--- About this task ---
Some of the lines below need repeating. Reproduce exactly those between the lines holding "preference!" and "safety and regulation, which", inclusive.

--- Data supplied ---

*** Begin section ***

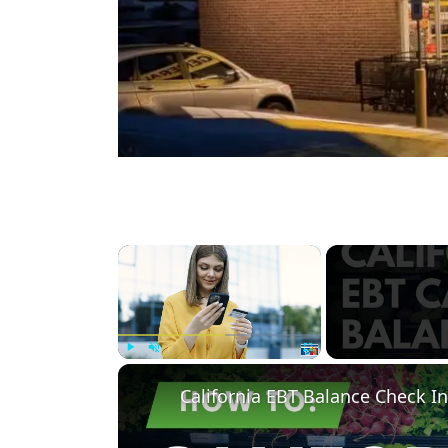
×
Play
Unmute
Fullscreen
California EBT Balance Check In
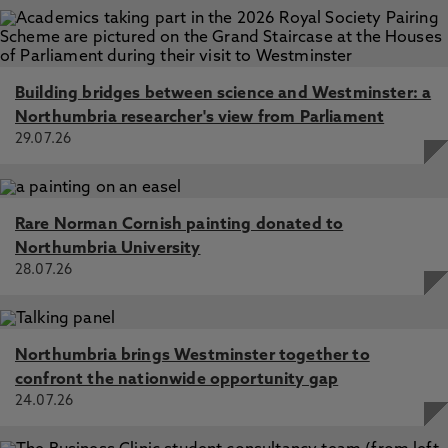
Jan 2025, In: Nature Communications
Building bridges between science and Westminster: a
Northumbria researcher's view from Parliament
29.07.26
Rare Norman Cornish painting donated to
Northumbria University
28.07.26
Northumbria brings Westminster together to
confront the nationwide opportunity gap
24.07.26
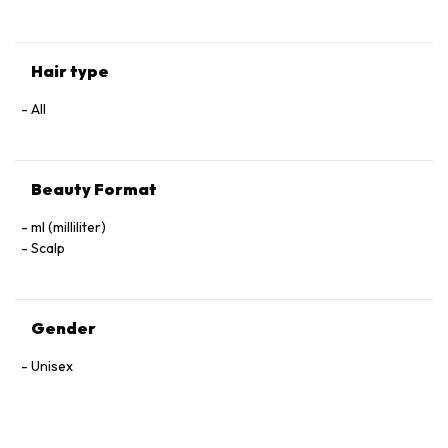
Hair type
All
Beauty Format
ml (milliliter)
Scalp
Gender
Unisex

*** End section ***
*** Begin section ***

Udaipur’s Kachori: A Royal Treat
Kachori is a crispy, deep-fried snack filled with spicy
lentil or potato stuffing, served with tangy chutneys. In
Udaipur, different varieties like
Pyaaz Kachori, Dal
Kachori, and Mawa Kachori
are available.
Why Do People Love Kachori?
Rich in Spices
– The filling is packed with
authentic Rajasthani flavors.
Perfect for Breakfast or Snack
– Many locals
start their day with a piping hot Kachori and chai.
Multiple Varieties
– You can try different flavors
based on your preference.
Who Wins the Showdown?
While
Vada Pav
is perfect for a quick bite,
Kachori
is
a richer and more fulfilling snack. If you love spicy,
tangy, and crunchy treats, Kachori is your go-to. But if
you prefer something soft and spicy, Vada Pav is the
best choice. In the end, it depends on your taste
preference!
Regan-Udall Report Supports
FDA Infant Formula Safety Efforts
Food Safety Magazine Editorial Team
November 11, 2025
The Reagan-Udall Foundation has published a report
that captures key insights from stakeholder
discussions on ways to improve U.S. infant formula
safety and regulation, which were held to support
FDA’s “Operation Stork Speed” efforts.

*** End section ***

--- Task result ---
preference!
Regan-Udall Report Supports
FDA Infant Formula Safety Efforts
Food Safety Magazine Editorial Team
November 11, 2025
The Reagan-Udall Foundation has published a report
that captures key insights from stakeholder
discussions on ways to improve U.S. infant formula
safety and regulation, which were held to support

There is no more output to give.